Start of DATASET ENTRIES

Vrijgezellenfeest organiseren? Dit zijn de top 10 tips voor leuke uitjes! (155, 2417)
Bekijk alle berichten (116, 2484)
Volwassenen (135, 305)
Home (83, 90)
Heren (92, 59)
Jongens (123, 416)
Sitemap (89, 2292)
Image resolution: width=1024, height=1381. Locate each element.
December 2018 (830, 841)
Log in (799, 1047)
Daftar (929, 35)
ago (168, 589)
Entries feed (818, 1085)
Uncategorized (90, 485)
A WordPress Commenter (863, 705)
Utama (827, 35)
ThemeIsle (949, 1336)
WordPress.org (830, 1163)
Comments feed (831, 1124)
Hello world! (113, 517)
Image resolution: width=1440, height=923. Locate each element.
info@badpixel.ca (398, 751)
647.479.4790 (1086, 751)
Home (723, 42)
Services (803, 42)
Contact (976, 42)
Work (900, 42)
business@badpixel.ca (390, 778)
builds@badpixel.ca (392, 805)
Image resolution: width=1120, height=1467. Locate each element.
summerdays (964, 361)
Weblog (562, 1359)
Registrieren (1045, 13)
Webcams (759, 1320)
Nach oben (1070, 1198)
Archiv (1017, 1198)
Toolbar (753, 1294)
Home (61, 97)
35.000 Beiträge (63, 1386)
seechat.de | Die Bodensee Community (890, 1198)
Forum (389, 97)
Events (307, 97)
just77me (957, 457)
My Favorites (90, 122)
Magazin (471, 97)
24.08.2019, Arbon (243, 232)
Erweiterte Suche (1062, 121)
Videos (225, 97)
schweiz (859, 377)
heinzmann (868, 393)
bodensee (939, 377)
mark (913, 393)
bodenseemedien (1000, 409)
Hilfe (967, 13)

End of DATASET ENTRIES

» **WORK TO COMPLETE**:
Find every line of the data that includes the string "badpixel". Copy each of those lines.

» **YOUR SOLUTION**:
info@badpixel.ca (398, 751)
business@badpixel.ca (390, 778)
builds@badpixel.ca (392, 805)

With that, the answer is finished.